Items listed in a dataset:

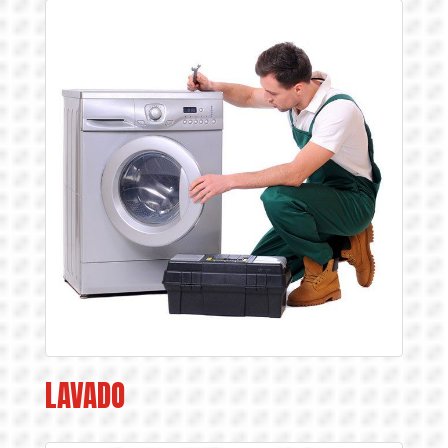
LAVADO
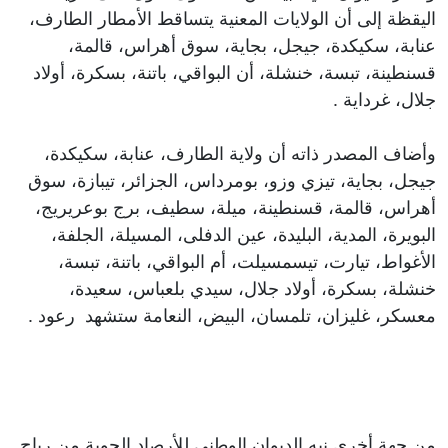
اليقظة إلى أن الولايات المعنية يتساقط الأمطار الطارف،
عنابة، سكيكدة، جيجل، بجاية، سوق أهراس، قالمة،
قسنطينة، تبسة، خنشلة، أن البواقي، باتنة، بسكرة، أولاد
جلال، غرداية .
وأضاف المصدر ذاته أن ولاية الطارف، عنابة، سكيكدة،
جيجل، بجاية، تيزي وزو، بومرداس، الجزائر، تيبازة، سوق
أهراس، قالمة، قسنطينة، ميلة، سطيف، برج بوعريريج،
البويرة، المدية، البليدة، عين الدفلى، المسيلة، الجلفة،
الأغواط، تيارت، تيسمسيلت، أم البواقي، باتنة، تبسة،
خنشلة، بسكرة، أولاد جلال، سيدي بلعباس، سعيدة،
معسكر، غليزان، تلمسان، البيض، النعامة ستشهد رعود .
من جهة أخرى نبه الديوان الوطني للأرصاد الجوية من رياح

*EXERCISE REQUIREMENTS*: Output all entries unchanged; skip the pictures.

*EXPECTED OUTPUT*:
LAVADO
اليقظة إلى أن الولايات المعنية يتساقط الأمطار الطارف،
عنابة، سكيكدة، جيجل، بجاية، سوق أهراس، قالمة،
قسنطينة، تبسة، خنشلة، أن البواقي، باتنة، بسكرة، أولاد
جلال، غرداية .
وأضاف المصدر ذاته أن ولاية الطارف، عنابة، سكيكدة،
جيجل، بجاية، تيزي وزو، بومرداس، الجزائر، تيبازة، سوق
أهراس، قالمة، قسنطينة، ميلة، سطيف، برج بوعريريج،
البويرة، المدية، البليدة، عين الدفلى، المسيلة، الجلفة،
الأغواط، تيارت، تيسمسيلت، أم البواقي، باتنة، تبسة،
خنشلة، بسكرة، أولاد جلال، سيدي بلعباس، سعيدة،
معسكر، غليزان، تلمسان، البيض، النعامة ستشهد رعود .
من جهة أخرى نبه الديوان الوطني للأرصاد الجوية من رياح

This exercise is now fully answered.